[Dataset entries]
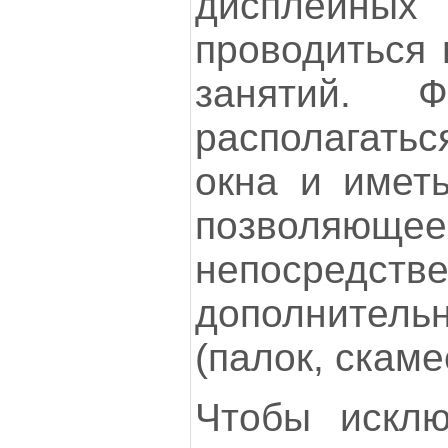
дисплейных
проводиться 
занятий. 
располагатьс
окна и иметь
позволяюще
непосредств
дополнител
(палок, скамее
Чтобы исклю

## [Work instructions]
Could every line above be set down exactly, with the pictures omitted?

## [Answer area]
дисплейных
проводиться 
занятий. 
располагатьс
окна и иметь
позволяюще
непосредств
дополнител
(палок, скамее
Чтобы исклю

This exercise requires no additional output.